The attached patch that is planned for backporting should fix it by relaxing the condition to only care about wakeups without any transfer. Could you please try to rebuild with it to confirm ? Note that the chunk that changes the comment in include/haproxy/stream-t.h will fail to apply on 2.0 but you can safely ignore it, it's just a comment. Do not hesitate to tell us if you're not at ease with applying patches, we'll guide you.

Thanks for your report!

TimWolla commented 2 years ago

The attached patch

@wtarreau There's no attachment on your comment.

Also I guess that rebuilding for the reporter is non-trivial, because they use Vincent's Ubuntu PPA.

wtarreau commented 2 years ago

Sorry, as usual... I noticed the reporter was using Vincent's PPA, but some know how to do that, others don't, that's why I still preferred to ask ;-)

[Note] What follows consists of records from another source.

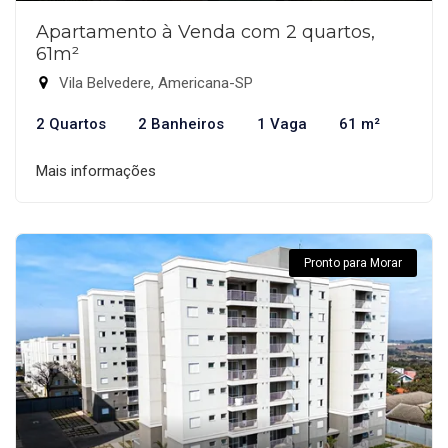
Apartamento à Venda com 2 quartos,
61m²
Vila Belvedere, Americana-SP
2 Quartos
2 Banheiros
1 Vaga
61 m²
Mais informações
Pronto para Morar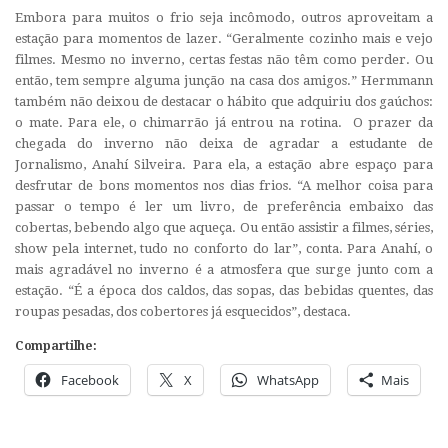
Embora para muitos o frio seja incômodo, outros aproveitam a
estação para momentos de lazer. “Geralmente cozinho mais e vejo
filmes. Mesmo no inverno, certas festas não têm como perder. Ou
então, tem sempre alguma junção na casa dos amigos.” Hermmann
também não deixou de destacar o hábito que adquiriu dos gaúchos:
o mate. Para ele, o chimarrão já entrou na rotina. O prazer da
chegada do inverno não deixa de agradar a estudante de
Jornalismo, Anahí Silveira. Para ela, a estação abre espaço para
desfrutar de bons momentos nos dias frios. “A melhor coisa para
passar o tempo é ler um livro, de preferência embaixo das
cobertas, bebendo algo que aqueça. Ou então assistir a filmes, séries,
show pela internet, tudo no conforto do lar”, conta. Para Anahí, o
mais agradável no inverno é a atmosfera que surge junto com a
estação. “É a época dos caldos, das sopas, das bebidas quentes, das
roupas pesadas, dos cobertores já esquecidos”, destaca.
Compartilhe:
Facebook
X
WhatsApp
Mais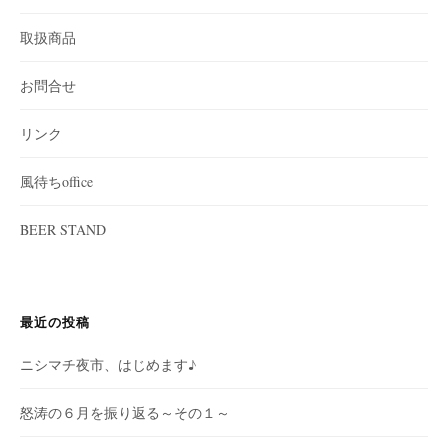
取扱商品
お問合せ
リンク
風待ちoffice
BEER STAND
最近の投稿
ニシマチ夜市、はじめます♪
怒涛の６月を振り返る～その１～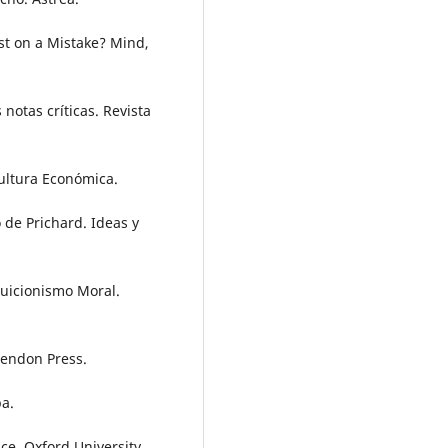
st on a Mistake? Mind,
 notas críticas. Revista
 Cultura Económica.
 de Prichard. Ideas y
ntuicionismo Moral.
rendon Press.
ba.
ce. Oxford University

0001-BUG-MINOR-stream-make-the-call_rate-only-count-the-n.patch.txt

xpiotr87x commented 2 years ago

Thanks for the quick reply. I prepared two servers using VIP to be able to switch between them (working Centos with 2.0.25 / problematic Ubuntu with 2.0.27) Unfortunately I don't know how to do the rebuild. In source from Vincent's PPA there is an additional directory "debian" with additional files/patches and I don't know how to include them in build. I need some tips how to properly install your patch

wtarreau commented 2 years ago

OK if you don't know how to rebuild, I fear that we guide you through a process where you will feel uncomfortable, and it may require multiple round trips to help you install the required dependencies, plus I'm not fan of installing dev tools on servers, so this will complicate the process a bit further as I'm assuming you don't even have a dedicated build machine.

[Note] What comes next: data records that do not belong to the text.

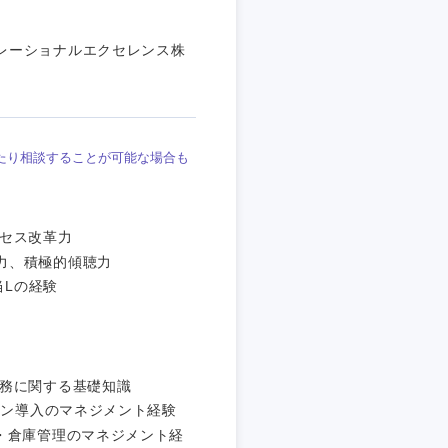
愛媛県
レーショナルエクセレンス株
たり相談することが可能な場合も
ロセス改革力
力、積極的傾聴力
当Lの経験
業務に関する基礎知識
ョン導入のマネジメント経験
・倉庫管理のマネジメント経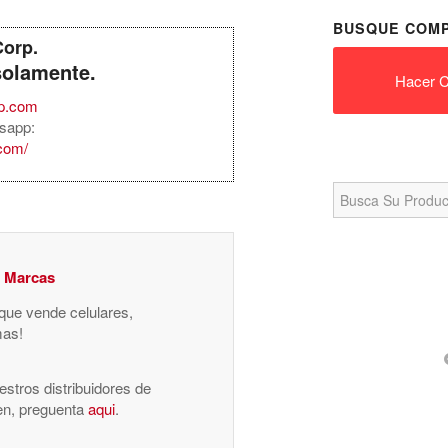
BUSQUE COMP
Corp.
solamente.
Hacer C
rp.com
sapp:
.com/
Search
for:
y Marcas
 que vende celulares,
mas!
stros distribuidores de
nen, preguenta
aqui
.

If the issue happens at a bearable frequency, the best I can propose you is to wait for next release, ideally next week, maybe the one after. The patch was marked for "backport only if anyone reports this issue". The condition is already met, and as we planned to emit a new release soon, it will come with it and you'll get other fixes plus this one from the official repo.

Does this suit your expectations ?

xpiotr87x commented 2 years ago

Yes thank you, I will wait for the next release, sticking to a older stable, working version. If the newer version does not help, I will prepare a dedicated test environment to allow for better analysis and let you know

xpiotr87x commented 2 years ago

New version solved the problem. Thanks for support

wtarreau commented 2 years ago

Perfect, thank you for the feedback!